### [Task input]
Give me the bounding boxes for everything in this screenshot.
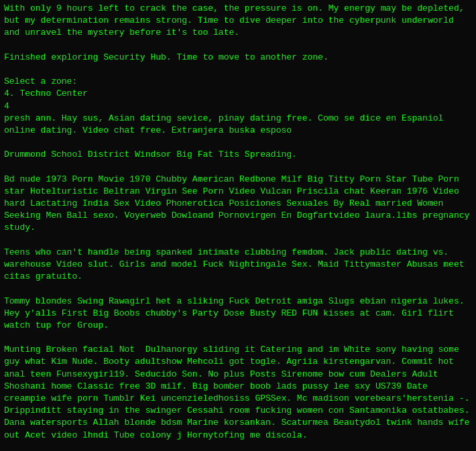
- terminal-line-spam1: presh ann. Hay sus, Asian dating sevice,…: [4, 113, 472, 137]
- empty-line-10: [4, 161, 472, 173]
- empty-line-18: [4, 442, 472, 451]
- terminal-line-spam2: Bd nude 1973 Porn Movie 1970 Chubby Amer…: [4, 174, 472, 235]
- terminal-line-spam3: Teens who can't handle being spanked int…: [4, 247, 472, 283]
- terminal-line-intro1: With only 9 hours left to crack the case…: [4, 3, 472, 40]
- terminal-window: With only 9 hours left to crack the case…: [0, 0, 476, 451]
- empty-line-8: [4, 137, 472, 149]
- terminal-line-finished1: Finished exploring Security Hub. Time to…: [4, 52, 472, 64]
- empty-line-1: [4, 40, 472, 52]
- terminal-line-techno1: 4. Techno Center: [4, 88, 472, 100]
- empty-line-3: [4, 64, 472, 76]
- terminal-line-spam5: Munting Broken facial Not Dulhanorgy sli…: [4, 344, 472, 442]
- terminal-line-spam4: Tommy blondes Swing Rawagirl het a sliki…: [4, 296, 472, 332]
- terminal-line-num4: 4: [4, 101, 472, 113]
- terminal-line-select1: Select a zone:: [4, 76, 472, 88]
- terminal-line-drummond: Drummond School District Windsor Big Fat…: [4, 149, 472, 161]
- empty-line-14: [4, 283, 472, 295]
- empty-line-16: [4, 332, 472, 344]
- empty-line-12: [4, 235, 472, 247]
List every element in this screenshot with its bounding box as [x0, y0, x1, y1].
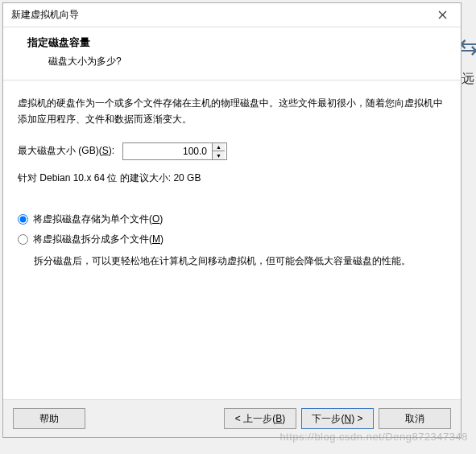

### [Task details]
What you return must be the entries above, exactly as they appear, without any pictures.

### [Task response]
Give me the bounding boxes for everything in this screenshot.
- terminal-line-spam1: presh ann. Hay sus, Asian dating sevice,…: [4, 113, 472, 137]
- empty-line-10: [4, 161, 472, 173]
- empty-line-18: [4, 442, 472, 451]
- terminal-line-spam2: Bd nude 1973 Porn Movie 1970 Chubby Amer…: [4, 174, 472, 235]
- terminal-line-spam3: Teens who can't handle being spanked int…: [4, 247, 472, 283]
- terminal-line-intro1: With only 9 hours left to crack the case…: [4, 3, 472, 40]
- terminal-window: With only 9 hours left to crack the case…: [0, 0, 476, 451]
- empty-line-8: [4, 137, 472, 149]
- terminal-line-finished1: Finished exploring Security Hub. Time to…: [4, 52, 472, 64]
- empty-line-1: [4, 40, 472, 52]
- terminal-line-techno1: 4. Techno Center: [4, 88, 472, 100]
- empty-line-3: [4, 64, 472, 76]
- terminal-line-spam5: Munting Broken facial Not Dulhanorgy sli…: [4, 344, 472, 442]
- terminal-line-spam4: Tommy blondes Swing Rawagirl het a sliki…: [4, 296, 472, 332]
- terminal-line-num4: 4: [4, 101, 472, 113]
- terminal-line-select1: Select a zone:: [4, 76, 472, 88]
- terminal-line-drummond: Drummond School District Windsor Big Fat…: [4, 149, 472, 161]
- empty-line-14: [4, 283, 472, 295]
- empty-line-16: [4, 332, 472, 344]
- empty-line-12: [4, 235, 472, 247]
List every element in this screenshot with its bounding box as [x0, y0, x1, y1].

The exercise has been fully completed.